La missione del Governo di contrastare con qualsiasi mezzo a disposizione l'evasione fiscale e impedire il riciclaggio di denaro emerge da tutta una serie di misure finalizzate a tracciare ogni trasferimento di denaro e a introdurre nuovi limiti di utilizzo per il contante.
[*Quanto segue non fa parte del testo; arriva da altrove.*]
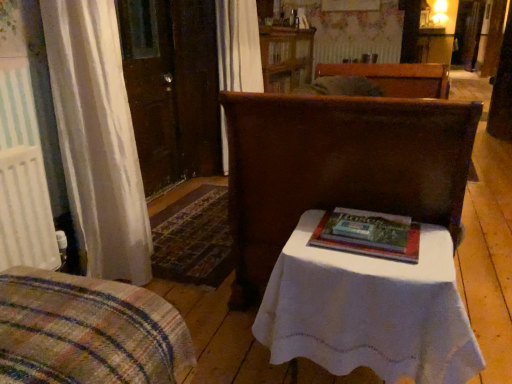 Identify the location of matte brown chair at center, the second furniture viewed from the front. (338, 168).

What is the approximate width of matte brown chair at center, the second furniture viewed from the front?

37.92 inches.

Describe the element at coordinates (369, 247) in the screenshot. I see `hardcover book at center` at that location.

Identify the location of white cloth-covered table at center. The image size is (512, 384). (369, 311).

Find the location of a particular element. wooden cabinet at upper center is located at coordinates (286, 57).

Where is `furniture above the hardcover book at center (from the image's perspective)`? This screenshot has width=512, height=384. furniture above the hardcover book at center (from the image's perspective) is located at coordinates (338, 168).

Is point (379, 175) closer or farther from the camera than point (391, 258)?

Point (379, 175) is positioned farther from the camera compared to point (391, 258).

In the scene shown: Which object is closer to the camera taking this photo, matte brown chair at center, the second furniture viewed from the front, or hardcover book at center?

matte brown chair at center, the second furniture viewed from the front, is more forward.

Is hardcover book at center surrounded by matte brown chair at center, which is the 1th furniture from back to front?

Indeed, hardcover book at center is located within matte brown chair at center, which is the 1th furniture from back to front.

Is plaid fabric bedspread at lower left, placed as the second furniture when sorted from back to front, aimed at matte brown chair at center, the second furniture viewed from the front?

No, plaid fabric bedspread at lower left, placed as the second furniture when sorted from back to front, is not turned towards matte brown chair at center, the second furniture viewed from the front.

Does point (53, 348) appear closer or farther from the camera than point (377, 108)?

Point (53, 348) appears to be closer to the viewer than point (377, 108).

Is plaid fabric bedspread at lower left, marked as the 2th furniture in a right-to-left arrangement, located outside matte brown chair at center, the 1th furniture in the right-to-left sequence?

Yes, plaid fabric bedspread at lower left, marked as the 2th furniture in a right-to-left arrangement, is outside of matte brown chair at center, the 1th furniture in the right-to-left sequence.

From the image's perspective, is plaid fabric bedspread at lower left, placed as the second furniture when sorted from back to front, located above or below matte brown chair at center, the second furniture viewed from the front?

From the image's perspective, plaid fabric bedspread at lower left, placed as the second furniture when sorted from back to front, appears below matte brown chair at center, the second furniture viewed from the front.

Between hardcover book at center and white cloth-covered table at center, which one has larger size?

Bigger between the two is white cloth-covered table at center.

Does hardcover book at center turn towards white cloth-covered table at center?

No, hardcover book at center is not turned towards white cloth-covered table at center.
Dal primo luglio 2020 il limite per l'uso dei contanti scenderà dagli attuali 3000 a 2000 euro, per scendere ulteriormente dal 2022 a 1000 euro, come accaduto sotto il Governo Monti.


Il denaro contante, rappresentato da monete e banconote emesse esclusivamente dalle autorità autorizzate, da decenni è oggetto di interventi normativi più o meno restrittivi, per limitarne l'utilizzo, con l'obiettivo, attraverso il tracciamento dei pagamenti, di ridurre l'evasione fiscale.


Limiti contanti 2020

A partire dal primo luglio del 2020 il divieto trasferimento di denaro contante e di titoli al portatore in euro o in valuta estera, a qualsiasi titolo tra persone fisiche o giuridiche, e il divieto di negoziazione a pronti di mezzi di pagamento in valuta svolta dai soggetti iscritti nella sezione degli agenti in attività finanziaria e dei mediatori creditizi di valore pari o superiore a 2000 euro, limite che, sempre in riferimento a detti trasferimenti e operazioni, a partire dal primo gennaio 2022 scende a 1000 euro.